So the multi-state Mega Millions jackpot will be up to $252 million or so on Wednesday. The odds of winning the jackpot are 1 in 175,711,536. But actually doing the analysis to figure out if it makes sense to buy a ticket needs to also take into account the chance of others winning based on the number of tickets sold for the drawing… here are further details. As they point out, they don’t typically give out the number of tickets sold as a statistic, but given that there were 1.9 million winners in the last drawing of lesser prizes, and it is said there is a 1 in 40 chance of winning, 80-90 million tickets seems fair. Also, if the jackpot went up from $207 million to $252 million expected this time, assuming 50% goes into prizes that’s about 45 x 2 = 90 million tickets ($1 each). So let’s say 90 million, so chances of someone winning are 90,000,000 / 175,711,536 = 51.22%.

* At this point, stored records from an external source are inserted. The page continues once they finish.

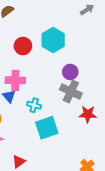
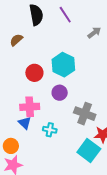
purple circle: (70, 72) -> (60, 93), moved
cyan square: (47, 128) -> (89, 151), moved, turned -30

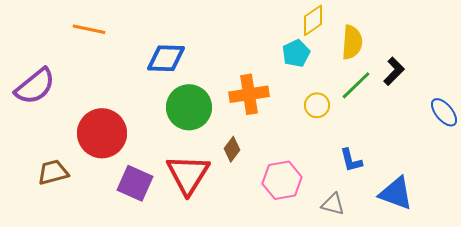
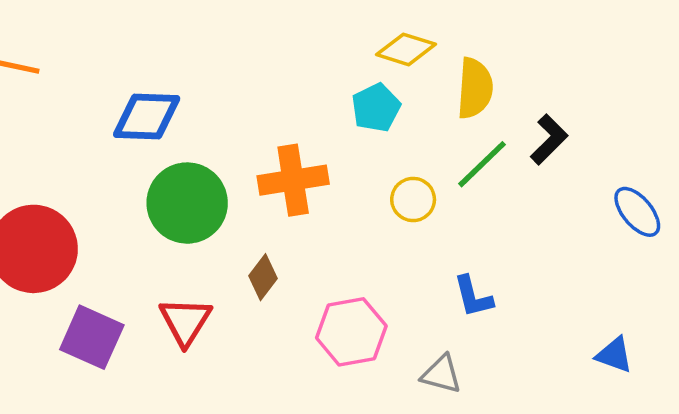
yellow diamond: (313, 20) -> (406, 49), turned 52
red triangle: (188, 174) -> (185, 321), size x0.7
blue triangle: (396, 193) -> (614, 355), moved, size x0.6

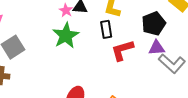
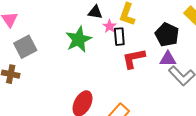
pink star: (66, 10) -> (110, 26), moved
black pentagon: (154, 24) -> (167, 35), turned -30

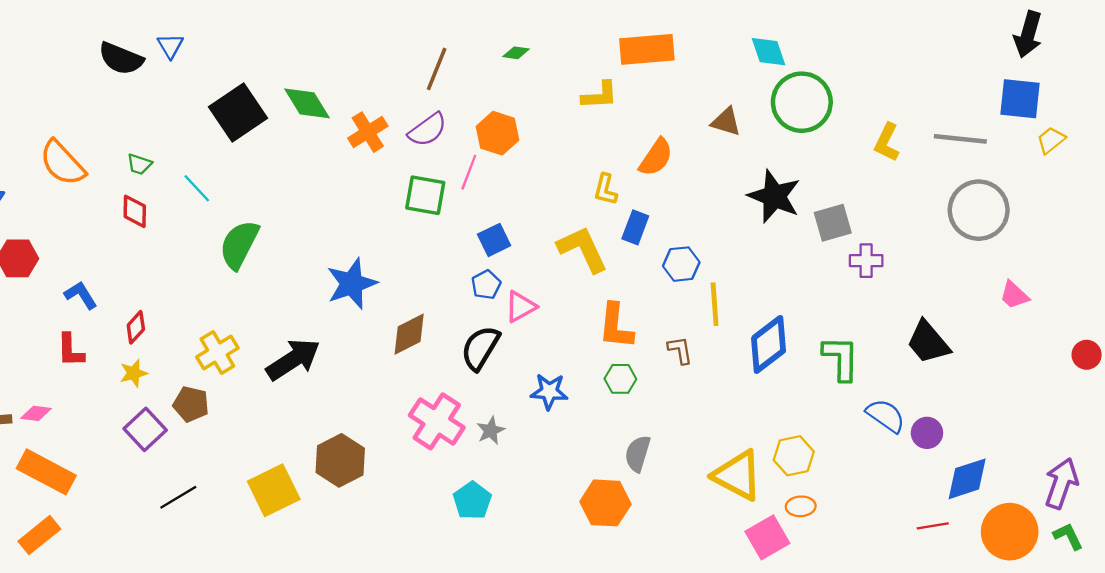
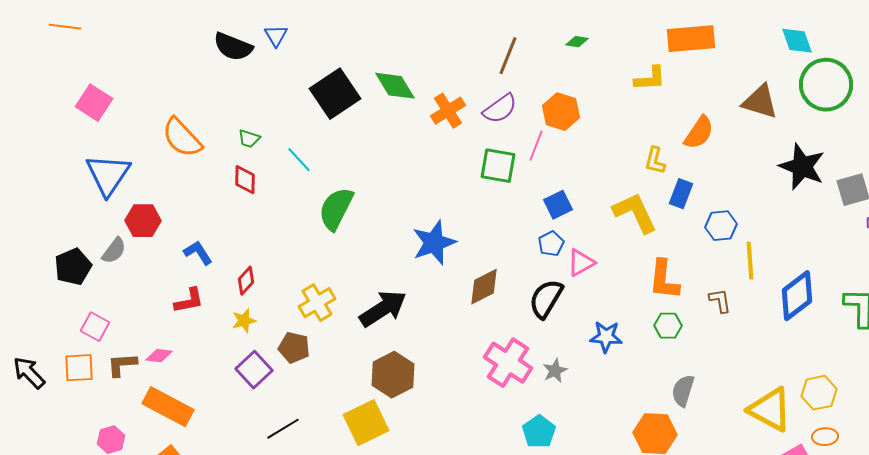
brown triangle: (726, 122) -> (760, 102), size x1.4
red L-shape: (70, 350) -> (189, 301), turned -100
brown hexagon: (340, 460) -> (393, 375), moved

Thus calculating the Poisson distribution, and using the cash payout instead of the overall jackpot we get:

W = $159.2 million x ( 1 - e ^(- 0.522)) / (0.522)

W= $124,582,387

So then we look at your expected prize winnings in relation to your chance of winning, which gives you (when you include the chance of winning one of the smaller prizes, which by the other estimate are around $0.20 for every $1 of tickets purchased, we get this:

$124,582,387 / 175,711,536 + 0.20 = 0.70901 + 0.20 = 0.90901 or …

For every $1 ticket you buy at this level, you can expect to make about $0.91 (today).